Ah, yes, but I know there are people who do not experience this kind of weather and will be in for a shock in NZ. I suggest bringing a bunch of winter clothes with you, blankets, coats, etc. with you. If you hate sweaters, get used to it! I also picked up a DIY "green home" book and it has ways of adding insulation to the house yourself. Of course, it all depends on what is available in NZ. I would also get a rental or home with a wood burning stove. They are very efficient, cheap, and have a ton of character. You can also cook on top of most models! Do research, find some tips and tricks before you head over!

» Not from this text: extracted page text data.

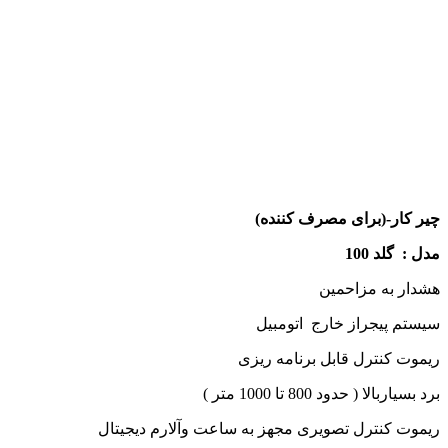
چیر کار-(برای مصرف کننده)
مدل :
گلد 100
هشدار به مزاحمین
سیستم پیجراز خارج اتومبیل
ریموت کنترل قابل برنامه ریزی
برد بسیاربالا ( حدود 800 تا 1000 متر )
ریموت کنترل تصویری مجهز به ساعت وآلارم دیجیتال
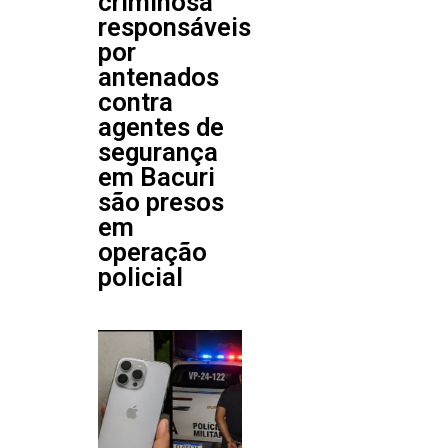
criminosa
responsáveis
por
antenados
contra
agentes de
segurança
em Bacuri
são presos
em
operação
policial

As for the food choices... this isn't a bad thing. Not being spoiled is a good thing, remember that. Yes, I know some people hate cooking and hate how much time you have to put into it. I used to hate it until I HAD to change my diet. I was basically killing myself with all the convenient chemical filled foods we have in the US. It wasn't until I went all whole foods when I noticed my body healing itself. Now I'm pretty used to cooking home-made meals. I suggest getting tons of cooking books before you move (as I have heard they are expensive in NZ) especially ones you could use with a crockpot. If you work all day, crockpots can save your life. Also, I've asked tons of questions about food on here to get an idea of what I'm working with. I've also researched native plants and foods so that I can figure out how to incorporate that into my diet. All this planning is going to make it an easier transition and that way we won't be totally tempted to go out and purchase fast food or the like. This could SAVE you MONEY!

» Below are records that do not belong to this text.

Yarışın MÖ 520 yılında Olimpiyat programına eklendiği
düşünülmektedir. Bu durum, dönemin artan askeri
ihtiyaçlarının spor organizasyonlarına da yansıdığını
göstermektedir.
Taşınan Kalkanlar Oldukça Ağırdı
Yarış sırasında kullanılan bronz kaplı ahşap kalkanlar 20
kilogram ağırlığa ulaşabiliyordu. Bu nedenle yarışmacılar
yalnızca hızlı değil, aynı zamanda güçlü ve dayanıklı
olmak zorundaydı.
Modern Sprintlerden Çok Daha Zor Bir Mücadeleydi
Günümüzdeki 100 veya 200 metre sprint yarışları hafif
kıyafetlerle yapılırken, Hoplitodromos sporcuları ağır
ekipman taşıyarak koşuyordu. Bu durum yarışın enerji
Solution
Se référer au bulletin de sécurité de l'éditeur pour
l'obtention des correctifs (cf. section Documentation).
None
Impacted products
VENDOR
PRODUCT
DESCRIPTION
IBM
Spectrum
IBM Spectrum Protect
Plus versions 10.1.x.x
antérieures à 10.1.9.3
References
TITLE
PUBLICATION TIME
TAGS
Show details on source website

Someone had mention before that they started a notebook with tabs that sectioned off different categories. I had to laugh at this because I did the EXACT same thing. So far, my notebook if filled with information that will mentally and physically prepare me for the move. Can you tell I'm pretty motivated? I suggest people who are seriously interested in making this life change to take notes and prepare yourself! You wouldn't go to a job without a CV would you? Well, don't move without knowing the facts! Many of us have fallen in love after a lovely vacation in NZ, and only half of us will really move there, and only a quarter of that will never regret their decision. 

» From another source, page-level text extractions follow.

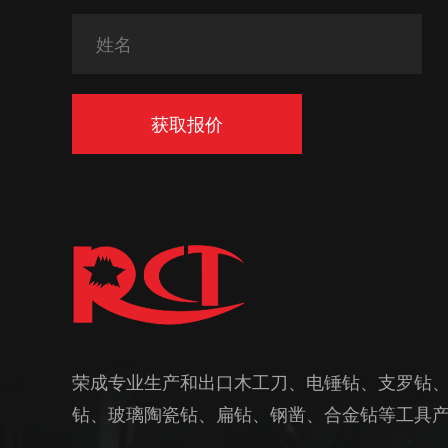
获取报价
荣成专业生产和出口木工刀、电锤钻、支罗钻
钻、玻璃陶瓷钻、扁钻、钢凿、合金钻等工具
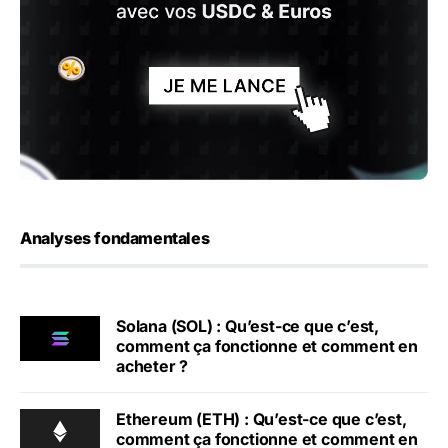
Analyses fondamentales
Solana (SOL) : Qu’est-ce que c’est,
comment ça fonctionne et comment en
acheter ?
Ethereum (ETH) : Qu’est-ce que c’est,
comment ça fonctionne et comment en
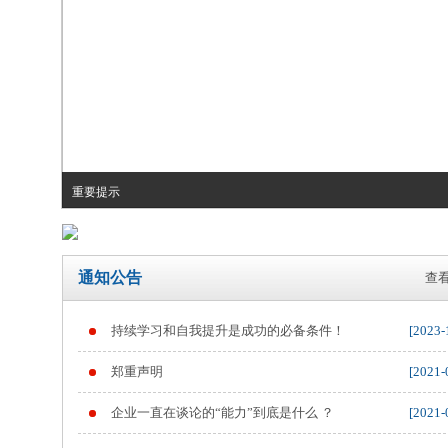
重要提示
通知公告
查看
持续学习和自我提升是成功的必备条件！
[2023-
郑重声明
[2021-
企业一直在谈论的“能力”到底是什么 ？
[2021-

Thanks again, Kim, for all your advice! I hope I motivated some of you fellow dreamers as well!


----------



## Kimbella (Jul 4, 2013)

I'm really glad to know the information is helpful! It's painful to think that many people have made such a huge move without fully knowing what to expect, and wound up being shocked and/or disappointed. The country has much to offer, but it will all be dependent on what the expectations are, and how realistic they are. It is no utopia, there is pollution, and it is alarming the rate at which it is growing, their is crime, there is poverty, inflation, high cost of living, low wages, blah, blah, blah... in short, everything negative that we are aware exists in the US exists here, but on a much smaller level. The bright side is that the tide may be turning regarding the casual attitude toward pollution, kiwis DO love the beauty of their country and are becoming more concerned about it being sacrificed to the green god of capitalism; the most prolific types of crime are property crimes, and that is going to be very, very dependent on where you live...poverty is still a problem in certain societal segments, but there are govt policies that work hard to provide welfare subsidies to offset it; inflation is just a cycle, just like in the US, and its not especially severe right now; the high cost of living comes from living in such a remote and small nation--know this ahead of time and you'll be fine. I wouldn't complain about the high cost of living in Manhattan, full well knowing ahead of time how expensive it is... and wages are going to be dependent on your line of work, and how you network with your fellow kiwis... at least here in Chch it's all about who you know, not necessarily what you know.. I'm sure there are lots of small town America's that are exactly the same way. If you *get* what all that means, and have your head clear about it, and bring your stash of start up money to get set up, I think the lifestyle will be welcoming to a lot of different types of people. It *is* an amazing place...it's hard to explain the draw, the love of it, to other people who it just didn't connect for them. I guess it either happens, or it doesn't!


----------



## TML (Feb 4, 2010)

very well written! 
Many people forget that America is the cheapest developed country in the world & we can certainly take things for granted- being spoilt and all ;p
Just yesterday I was trying to decide which can of stewed/diced tomatoes I wanted to cook with my chili- must have been 25 varieties. Lol

My in-laws came out to CA (I'm in SF Bay) a few years ago and spent 2 hours in Safeway! Yes our basic grocery store was mind boggling to them. 
The next day we took them to Target and Frys electronic store- again they were overcome by the sheer volume & prices of our wares. They had a blast shopping and though they don't ask us (too much bloody pride) for items we routinely send clothing and shoes to NZ. We might spend $150 and send 20 articles all for the price of 1 pair of jeans in NZ. Crazy!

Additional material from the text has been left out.